Description of the task ▸ Each line from the one with "a shows the result of the" through the last line below must be written out exactly. Do not copy pictures.

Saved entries
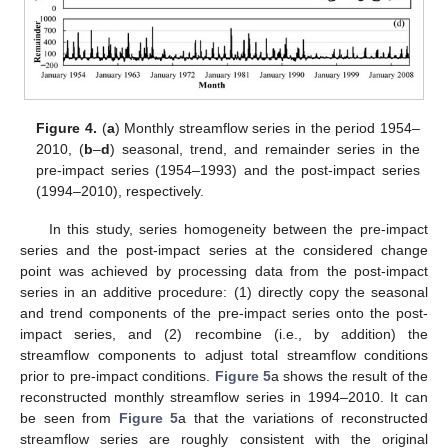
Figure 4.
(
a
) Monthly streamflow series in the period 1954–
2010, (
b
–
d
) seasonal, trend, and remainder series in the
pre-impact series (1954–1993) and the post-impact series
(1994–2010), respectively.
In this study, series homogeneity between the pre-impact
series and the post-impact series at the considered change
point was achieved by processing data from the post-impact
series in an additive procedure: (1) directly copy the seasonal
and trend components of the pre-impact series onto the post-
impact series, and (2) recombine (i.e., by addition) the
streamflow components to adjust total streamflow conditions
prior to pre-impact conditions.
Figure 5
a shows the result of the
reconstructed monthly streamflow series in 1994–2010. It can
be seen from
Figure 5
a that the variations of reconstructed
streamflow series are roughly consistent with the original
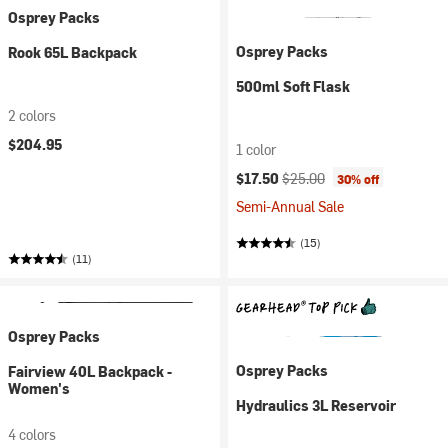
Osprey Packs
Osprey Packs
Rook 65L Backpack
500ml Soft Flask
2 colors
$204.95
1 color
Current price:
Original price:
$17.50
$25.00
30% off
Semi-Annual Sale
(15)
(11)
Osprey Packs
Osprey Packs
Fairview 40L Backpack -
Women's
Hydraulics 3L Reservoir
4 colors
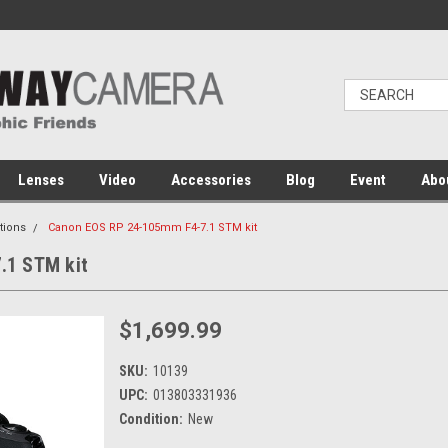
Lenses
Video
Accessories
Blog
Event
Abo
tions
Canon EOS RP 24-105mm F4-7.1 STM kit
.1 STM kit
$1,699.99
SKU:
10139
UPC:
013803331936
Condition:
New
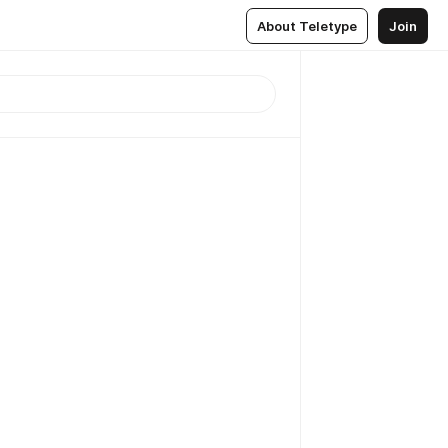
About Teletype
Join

Exercise result ▸
a shows the result of the
reconstructed monthly streamflow series in 1994–2010. It can
be seen from
Figure 5
a that the variations of reconstructed
streamflow series are roughly consistent with the original
Osprey Packs
Osprey Packs
Rook 65L Backpack
500ml Soft Flask
2 colors
$204.95
1 color
Current price:
Original price:
$17.50
$25.00
30% off
Semi-Annual Sale
(15)
(11)
Osprey Packs
Osprey Packs
Fairview 40L Backpack -
Women's
Hydraulics 3L Reservoir
4 colors
Lenses
Video
Accessories
Blog
Event
Abo
tions
Canon EOS RP 24-105mm F4-7.1 STM kit
.1 STM kit
$1,699.99
SKU:
10139
UPC:
013803331936
Condition:
New
About Teletype
Join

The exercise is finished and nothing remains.